La semifinale con la Croazia è la classica calma prima dell’atto finale. Una partita gestita e finita dopo mezzora. É davvero l’Argentina che ha vinto così?.
Infine ieri, dove si è detto tutto: l’ultima occasione di Messi, ora o mai più. Lo scontro generazionale col compagno di club Mbappé. Poteva essere una finale normale? No perché l’Argentina è sia la benedizione che la maledizione di sé stessa. Un primo tempo stellare chiuso sul 2-0. Un trionfo calmo!.
Un minuto (solo un minuto) di umanità in ottanta di perfezione di gioco ed intensità e ritorna l’Inferno. Doppietta del pericolo numero 1 Mbappé, e che molto spiega del cinismo quasi luciferino della Francia in questo Mondiale e che per poco non stava per scrivere un finale alternativo.
Si accetta la lotta e si va ai supplementari: minuto 108 l’uomo del destino Messi si riprende il sogno, mandando quanto basta il pallone oltre la linea. Potremmo discutere che il gol più importante della Pulce in questo Mondiale sia quello più sporco e brutto, ma è tutto coerente con la narrazione che abbiamo vissuto.

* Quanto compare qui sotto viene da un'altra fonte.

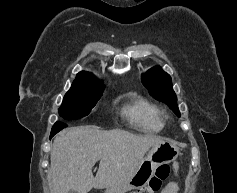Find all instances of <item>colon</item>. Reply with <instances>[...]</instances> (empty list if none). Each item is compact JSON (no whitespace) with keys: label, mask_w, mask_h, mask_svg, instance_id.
<instances>
[{"label":"colon","mask_w":237,"mask_h":193,"mask_svg":"<svg viewBox=\"0 0 237 193\" xmlns=\"http://www.w3.org/2000/svg\"><path fill=\"white\" fill-rule=\"evenodd\" d=\"M169 166L166 164L160 165L156 168L153 176L149 180V182L132 193H158L162 187L163 182L169 176Z\"/></svg>","instance_id":"colon-1"}]
</instances>
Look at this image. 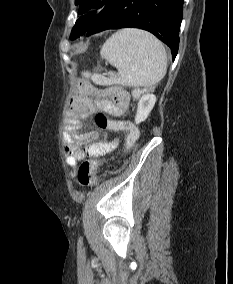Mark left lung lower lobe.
<instances>
[{
	"instance_id": "left-lung-lower-lobe-1",
	"label": "left lung lower lobe",
	"mask_w": 233,
	"mask_h": 284,
	"mask_svg": "<svg viewBox=\"0 0 233 284\" xmlns=\"http://www.w3.org/2000/svg\"><path fill=\"white\" fill-rule=\"evenodd\" d=\"M182 16L183 0H109L86 35L125 27L144 29L171 48L174 60Z\"/></svg>"
}]
</instances>
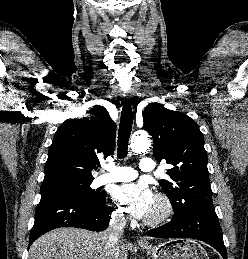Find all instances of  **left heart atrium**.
<instances>
[{
	"instance_id": "1",
	"label": "left heart atrium",
	"mask_w": 248,
	"mask_h": 259,
	"mask_svg": "<svg viewBox=\"0 0 248 259\" xmlns=\"http://www.w3.org/2000/svg\"><path fill=\"white\" fill-rule=\"evenodd\" d=\"M113 198L137 218L147 217L155 196L144 184H123L116 186L112 192Z\"/></svg>"
}]
</instances>
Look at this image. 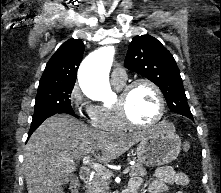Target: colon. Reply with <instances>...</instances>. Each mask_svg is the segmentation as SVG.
Instances as JSON below:
<instances>
[{
	"label": "colon",
	"instance_id": "colon-1",
	"mask_svg": "<svg viewBox=\"0 0 221 193\" xmlns=\"http://www.w3.org/2000/svg\"><path fill=\"white\" fill-rule=\"evenodd\" d=\"M191 145L189 143H184L183 144V149L188 151L190 150ZM78 189H79V184L77 180H73L71 185H70V193H78Z\"/></svg>",
	"mask_w": 221,
	"mask_h": 193
}]
</instances>
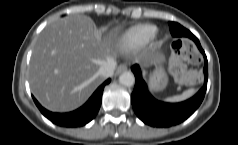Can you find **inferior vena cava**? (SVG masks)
<instances>
[{"label":"inferior vena cava","mask_w":238,"mask_h":145,"mask_svg":"<svg viewBox=\"0 0 238 145\" xmlns=\"http://www.w3.org/2000/svg\"><path fill=\"white\" fill-rule=\"evenodd\" d=\"M116 67V62L115 61H109L104 63L100 68H99V74L105 78L111 77L114 74V70Z\"/></svg>","instance_id":"602c4592"}]
</instances>
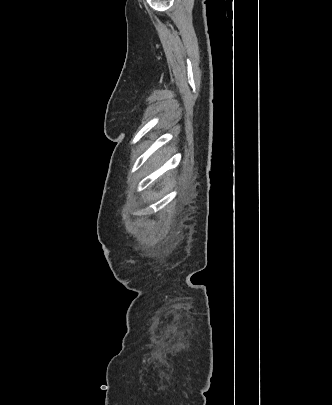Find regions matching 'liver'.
<instances>
[{"label":"liver","mask_w":332,"mask_h":405,"mask_svg":"<svg viewBox=\"0 0 332 405\" xmlns=\"http://www.w3.org/2000/svg\"><path fill=\"white\" fill-rule=\"evenodd\" d=\"M155 159V158H154ZM153 159V160H154ZM156 160L159 162V160H160V154H158L157 156H156Z\"/></svg>","instance_id":"1"}]
</instances>
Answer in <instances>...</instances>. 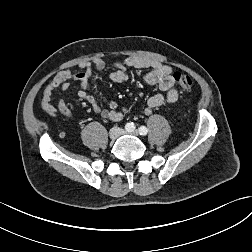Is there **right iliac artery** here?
Wrapping results in <instances>:
<instances>
[{"label": "right iliac artery", "instance_id": "right-iliac-artery-1", "mask_svg": "<svg viewBox=\"0 0 252 252\" xmlns=\"http://www.w3.org/2000/svg\"><path fill=\"white\" fill-rule=\"evenodd\" d=\"M125 129L128 131V132H131V131H133L134 129H135V126H134V124L131 122V123H127L126 125H125Z\"/></svg>", "mask_w": 252, "mask_h": 252}]
</instances>
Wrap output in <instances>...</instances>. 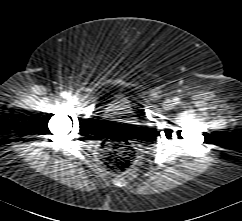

Finalmente! Ancora no, perché per raggiungere il Paradiso, la sfida finale è affrontare l’altra metà di te stesso. E questa specifica metà ha una maglia Blu, indossa la 10 come te e fa una tripletta nella Finale Mondiale che ti spedisce nel girone dantesco dei rigori.
Quei 3-4 minuti in cui è durata la lotteria dagli 11 metri è successo il più grosso dei paradossi. Gli argentini sono sembrati svuotati, forse totalmente assorbiti e travolti in quell’universo di magie, credenze e superstizioni che li hanno supportati e che poteva affondarli.
Tutto meno che la tecnica, tutto meno che la freddezza di Montiel o la parata di Emiliano Martinez. L’Albiceleste è stata spinta anche da qualcos’altro, soprattutto da qualcos’altro che forse non è stato vedibile agli occhi. A noi tutti capire cosa era a distanza di tempo, se ne saremo in grado.
P.S: scusaci tanto Leo. Non deve essere stato facile per te vivere una vita all’ombra di qualcuno, perennemente sminuito e paragonato in difetto. A fare più male è che a giudicarti non era nemmeno lui (che ti voleva un mondo di bene e ti aveva designato come suo erede), ma tutti gli altri che da 15 anni hanno marchiato la tua vita calcistica come non abbastanza. Ora che hai compiuto la tua missione, che hai vinto quello che gli altri ti dicevano di vincere anche se non avevi un obbligo verso nessuno (forse solo con Diego), ti dobbiamo solo dire scusa.